* **Instructions to follow**: The required output is the line containing "Locate an element on the screen. Image resolution: width=1568" followed by each line through the end of the data below, repeated exactly and with nothing added.

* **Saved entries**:
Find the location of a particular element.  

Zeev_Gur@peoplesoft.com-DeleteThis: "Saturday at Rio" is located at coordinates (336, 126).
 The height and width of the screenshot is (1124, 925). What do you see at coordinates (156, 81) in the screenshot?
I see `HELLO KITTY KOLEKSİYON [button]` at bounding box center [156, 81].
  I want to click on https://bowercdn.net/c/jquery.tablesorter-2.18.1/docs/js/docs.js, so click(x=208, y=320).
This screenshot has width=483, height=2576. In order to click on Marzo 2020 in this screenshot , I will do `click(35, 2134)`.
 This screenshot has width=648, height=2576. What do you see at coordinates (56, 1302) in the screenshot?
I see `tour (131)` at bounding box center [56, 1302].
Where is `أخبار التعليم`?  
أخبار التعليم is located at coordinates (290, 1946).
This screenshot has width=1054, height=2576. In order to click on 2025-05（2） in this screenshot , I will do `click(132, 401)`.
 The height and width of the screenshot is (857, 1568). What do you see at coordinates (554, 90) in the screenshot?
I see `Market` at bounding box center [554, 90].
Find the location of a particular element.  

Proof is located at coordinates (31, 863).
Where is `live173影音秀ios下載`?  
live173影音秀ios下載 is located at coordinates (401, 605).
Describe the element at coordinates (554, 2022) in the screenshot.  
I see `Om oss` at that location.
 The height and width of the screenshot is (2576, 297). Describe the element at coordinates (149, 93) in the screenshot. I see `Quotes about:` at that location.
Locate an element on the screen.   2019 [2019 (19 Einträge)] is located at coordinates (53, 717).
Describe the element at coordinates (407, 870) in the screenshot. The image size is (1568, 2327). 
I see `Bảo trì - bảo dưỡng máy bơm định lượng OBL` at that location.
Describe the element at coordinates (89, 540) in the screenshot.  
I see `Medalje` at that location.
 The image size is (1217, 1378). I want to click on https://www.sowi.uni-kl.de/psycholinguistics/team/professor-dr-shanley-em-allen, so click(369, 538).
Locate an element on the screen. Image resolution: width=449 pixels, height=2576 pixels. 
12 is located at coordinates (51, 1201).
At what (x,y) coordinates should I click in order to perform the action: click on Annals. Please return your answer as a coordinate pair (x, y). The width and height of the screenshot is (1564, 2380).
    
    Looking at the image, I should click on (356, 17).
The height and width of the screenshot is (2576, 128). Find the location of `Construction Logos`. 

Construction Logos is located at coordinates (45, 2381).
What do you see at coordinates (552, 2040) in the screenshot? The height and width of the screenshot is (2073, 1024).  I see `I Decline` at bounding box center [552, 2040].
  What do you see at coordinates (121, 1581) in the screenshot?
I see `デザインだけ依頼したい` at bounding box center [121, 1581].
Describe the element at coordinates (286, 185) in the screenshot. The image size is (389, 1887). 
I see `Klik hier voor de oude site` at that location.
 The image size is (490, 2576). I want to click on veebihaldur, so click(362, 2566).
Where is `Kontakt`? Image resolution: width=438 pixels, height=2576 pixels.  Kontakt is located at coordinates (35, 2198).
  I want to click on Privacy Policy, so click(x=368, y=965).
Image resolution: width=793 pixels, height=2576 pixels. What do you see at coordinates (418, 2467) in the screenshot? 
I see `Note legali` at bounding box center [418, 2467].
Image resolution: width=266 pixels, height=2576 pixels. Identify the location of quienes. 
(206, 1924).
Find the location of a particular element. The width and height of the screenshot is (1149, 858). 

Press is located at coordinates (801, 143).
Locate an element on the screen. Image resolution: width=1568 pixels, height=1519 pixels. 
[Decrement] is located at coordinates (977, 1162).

* **Solution for this problem**:
Locate an element on the screen. Image resolution: width=1568 pixels, height=1519 pixels. 
[Decrement] is located at coordinates (977, 1162).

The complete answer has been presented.